But this loneliness mellowed instead of oppressing the quaint Western minds which were around us in the firelight. Some trifling remark about the hunt led to a queer idiomatic answer; we began to laugh, and the fire of humor was straightway kindled to such a height that yarn after yarn, joke on joke, surprised the solemn dignity of nature. The simplest saying of any man who has lived like these pioneers much away from his kind takes the form of an aphorism. He has not been where he could give away the sap of his reflections before it crystallized; he has not emptied his brains in loose small-talk; he has much bethought himself,boiled himself down; and when he speaks, be sure that it is "sugaring-off" time. I fancy the amount of thought is much the same in all men of quick intellects; they differ mostly in quality of thought and in the measure of its condensation. There is less dif ference between the Yankee mountaineer and the Western plainsman than their local varieties of scene and habit would lead one to expect. The terseness and epigrammatic smack of both comes from isolation, and their talk has many resemblances.

Ansell Comstock was lamenting the loss of his lariat. Butler saw it lying on the ground beside him, and called his attention to the fact by the figurative utterance, "If it were a snake, it would bite you." Before I left, I had heard Ansell reproving one of the children for a greasy face, by asking him if he wasn't ashamed to sprain all the flies' legs that lit on him.

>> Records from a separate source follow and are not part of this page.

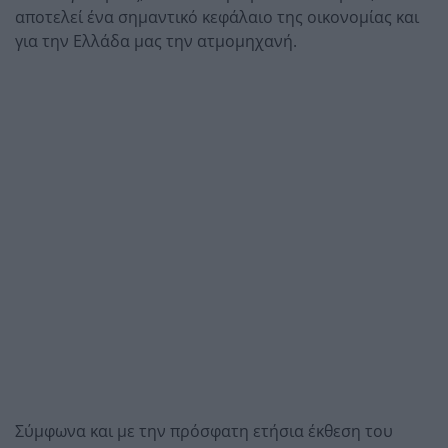
αποτελεί ένα σημαντικό κεφάλαιο της οικονομίας και
για την Ελλάδα μας την ατμομηχανή.
Σύμφωνα και με την πρόσφατη ετήσια έκθεση του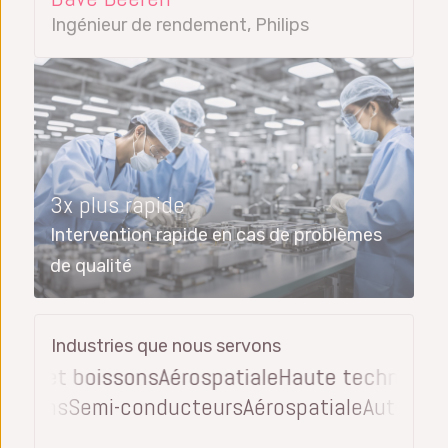
Ingénieur de rendement, Philips
3x plus rapide
Intervention rapide en cas de problèmes
de qualité
Industries que nous servons
n et boissons
Aérospatiale
Haute technologie
Di
et boissons
Semi-conducteurs
Aérospatiale
Auto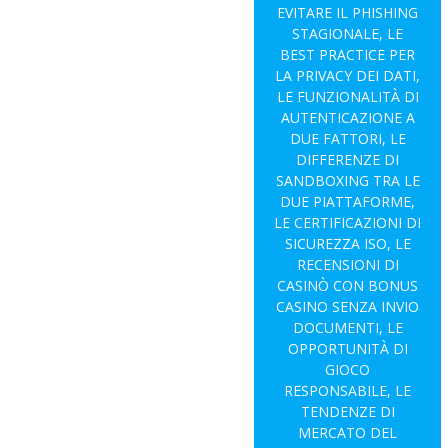
EVITARE IL PHISHING
STAGIONALE, LE
BEST PRACTICE PER
LA PRIVACY DEI DATI,
LE FUNZIONALITÀ DI
AUTENTICAZIONE A
DUE FATTORI, LE
DIFFERENZE DI
SANDBOXING TRA LE
DUE PIATTAFORME,
LE CERTIFICAZIONI DI
SICUREZZA ISO, LE
RECENSIONI DI
CASINÒ CON BONUS
CASINO SENZA INVIO
DOCUMENTI, LE
OPPORTUNITÀ DI
GIOCO
RESPONSABILE, LE
TENDENZE DI
MERCATO DEL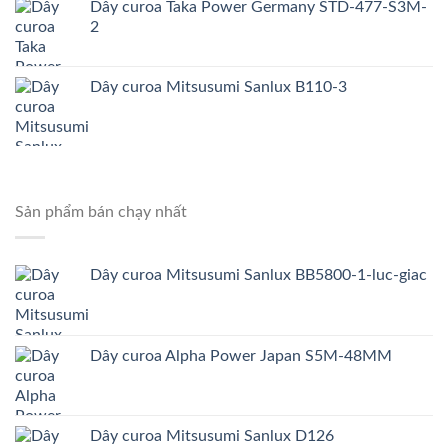
Dây curoa Taka Power Germany STD-477-S3M-
2
Dây curoa Mitsusumi Sanlux B110-3
Sản phẩm bán chạy nhất
Dây curoa Mitsusumi Sanlux BB5800-1-luc-giac
Dây curoa Alpha Power Japan S5M-48MM
Dây curoa Mitsusumi Sanlux D126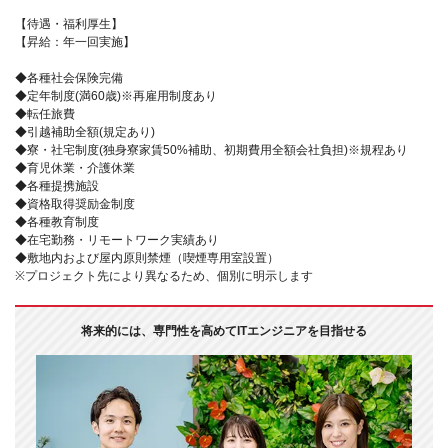
【待遇・福利厚生】
【昇給：年一回実施】
◆各種社会保険完備
◆定年制度(満60歳)※再雇用制度あり
◆転任旅費
◆引越補助全額(規定あり)
◆寮・社宅制度(独身寮家賃50%補助、初期費用全額会社負担)※規程あり
◆育児休業・介護休業
◆各種提携施設
◆資格取得奨励金制度
◆各種教育制度
◆在宅勤務・リモートワーク実績あり
◆敷地内および屋内原則禁煙（喫煙専用室設置）
※プロジェクト先により異なるため、個別に明示します
将来的には、専門性を高めてITエンジニアを目指せる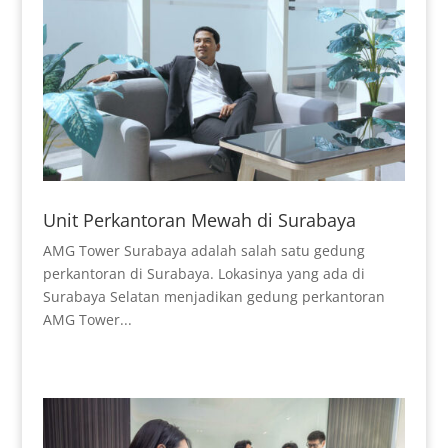
Unit Perkantoran Mewah di Surabaya
AMG Tower Surabaya adalah salah satu gedung
perkantoran di Surabaya. Lokasinya yang ada di
Surabaya Selatan menjadikan gedung perkantoran
AMG Tower...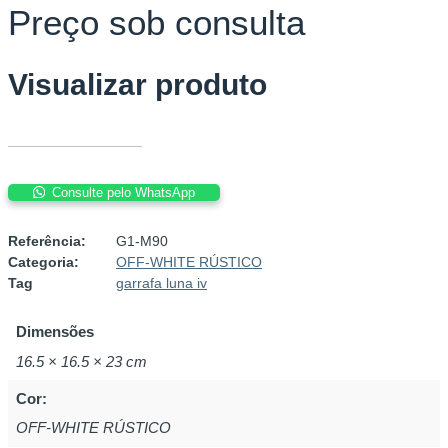
Preço sob consulta
Visualizar produto
Consulte pelo WhatsApp
GARRAFA
LUNA
Referência:
G1-M90
IV
Categoria:
OFF-WHITE RÚSTICO
quantidade
Tag
garrafa luna iv
Dimensões
16.5 × 16.5 × 23 cm
Cor:
OFF-WHITE RÚSTICO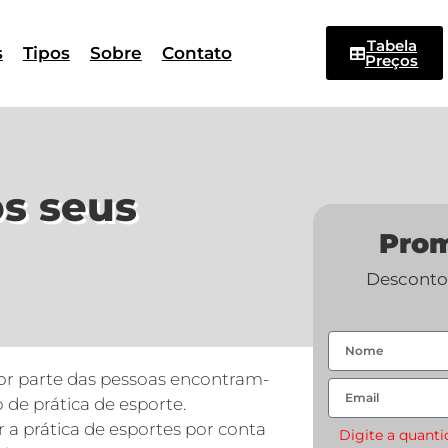
Tabela
s
Tipos
Sobre
Contato
Preços
os seus
Pro
Descontos
r parte das pessoas encontram-
 de prática de esporte.
 a prática de esportes por conta
Digite a quant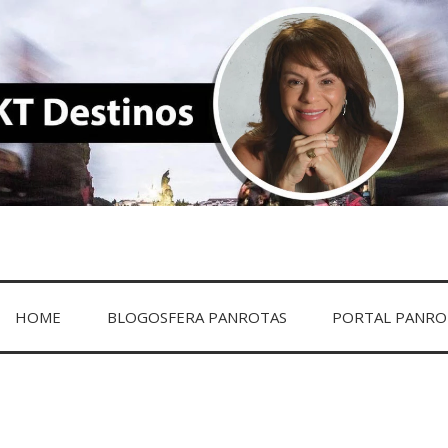
DESTINOS
HOME
BLOGOSFERA PANROTAS
PORTAL PANRO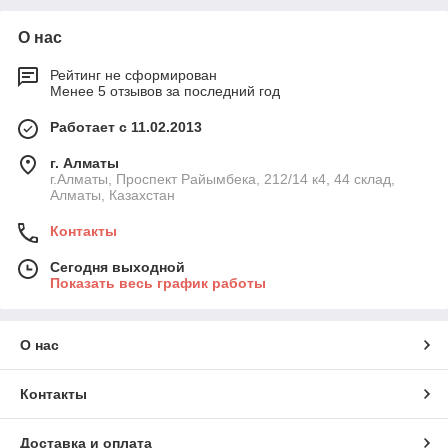
О нас
Рейтинг не сформирован
Менее 5 отзывов за последний год
Работает с 11.02.2013
г. Алматы
г.Алматы, Проспект Райымбека, 212/14 к4, 44 склад,
Алматы, Казахстан
Контакты
Сегодня выходной
Показать весь график работы
О нас
Контакты
Доставка и оплата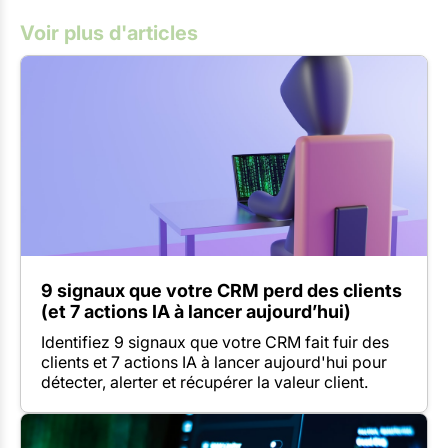
Voir plus d'articles
9 signaux que votre CRM perd des clients
(et 7 actions IA à lancer aujourd’hui)
Identifiez 9 signaux que votre CRM fait fuir des
clients et 7 actions IA à lancer aujourd'hui pour
détecter, alerter et récupérer la valeur client.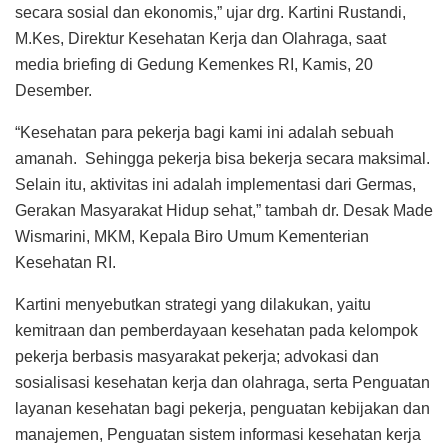
secara sosial dan ekonomis,” ujar drg. Kartini Rustandi,
M.Kes, Direktur Kesehatan Kerja dan Olahraga, saat
media briefing di Gedung Kemenkes RI, Kamis, 20
Desember.
“Kesehatan para pekerja bagi kami ini adalah sebuah
amanah. Sehingga pekerja bisa bekerja secara maksimal.
Selain itu, aktivitas ini adalah implementasi dari Germas,
Gerakan Masyarakat Hidup sehat,” tambah dr. Desak Made
Wismarini, MKM, Kepala Biro Umum Kementerian
Kesehatan RI.
Kartini menyebutkan strategi yang dilakukan, yaitu
kemitraan dan pemberdayaan kesehatan pada kelompok
pekerja berbasis masyarakat pekerja; advokasi dan
sosialisasi kesehatan kerja dan olahraga, serta Penguatan
layanan kesehatan bagi pekerja, penguatan kebijakan dan
manajemen, Penguatan sistem informasi kesehatan kerja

Metaphors like these were common speech at the Comstocks'.

Some of the best stories and bonmots told by our frontiersmen had reference to "Old Trotter," an eccentric genius who drives on the first stage out of Fort Kearney westward, and whose deeds and sayings will in future time become as historical as those of Tom Quick in Sullivan County, New York State, Jim Beckworth in Colorado, or any other original elevated by pioneer tradition among its demigods. Trotter improved on the old yarn to the effect "The weather would have been colder if the thermometer had been longer," by saying that he had been where it was "so cold that the thermometer got down off the nail." He once stopped his stage, and steadily gazed into the sky until all the passengers alighted and began gazing with him. Somebody said, "What's the matter, driver? what are you looking at?"-"Can you see the comet?" rejoined Trotter, earnestly. Again for a space everybody made thorough search through the heavens. Finally the most impatient passenger answered, "No! I can't! Where is it?" The rest assented to him, upon which Trotter very quietly said, "Wall, if none of us can find it, I don't believe there's any there, so s'pose we g'lang." On one occasion, Trotter took a vacation and came down to Atchison for the purpose of recreating in that gilded

capital, and beholding the gay world of fashion as displayed upon its costly Boulevards. It was immediately after pay-day, and Trotter was flush. After casting about for some method accordant with his original turn of mind by which his earnings might be dissipated with the highest degree of voluptuary satisfaction, he discovered that a band of minstrels was about to delight Atchison with a concert. He immediately went to the treasurer of the company, prevailed upon him to limit his number of tickets, and, forestalling the market, bought up every one of them himself. Having thus effected what the brokers would call "a corner" in the world of amusement, he repaired to the hall at the hour of performance, occupied a seat in the centre, and had the entire concert to himself. Having thus experienced the sensation of solitary grandeur usually confined to kings and high dignitaries, he expressed himself fully satisfied with his money's worth, and the next morning departed for Fort Kearney, to drive until next pay day without a penny in his pocket.

By far the most entertaining practical joke told of him (for the above has rather the complexion of a luxurious solemnity) is his stopping a man on the road who drove a miserable team of sick and aged little mules, with the ejaculation, "Look a'here, pilgrim! I know a man that would give eight hundred dollars if he could only see them mules!" "Why!" exclaimed the man, startled by such an unexpected prospect of luck, "Yeou da-on't say so! Who is he?" "He's a blind man," said Trotter; "g'lang!"

With such stories as these, and many others belonging to that category of which a well known bel esprit once said to me, "O, if one could only print the good

things which mustn't be printed, what a book that would be!" our frontiersmen kept us lively until the fire burned down to coals, and we felt ready to wrap ourselves in our blankets.

The next five minutes, and we were as sound asleep in that divine bed-chamber of all-out-doors as any baby that ever lay in its cradle, ignorant of human woe. O the change from the lately abandoned vigils and labors of long city nights, from the three-o'clock retirings, the nervous tossings, the unsolved problems that write themselves on the bedcurtain of him who lies down without any extinction of his business impetus, or cooling of life's competitive fever! It was a return to childhood; and the mother nature stroked our foreheads into slumber with a hand of soft sweet air, the moment that we touched our rugged pillows. Years had blotted out the memory of true sleep from us: now it returned as a new sensation.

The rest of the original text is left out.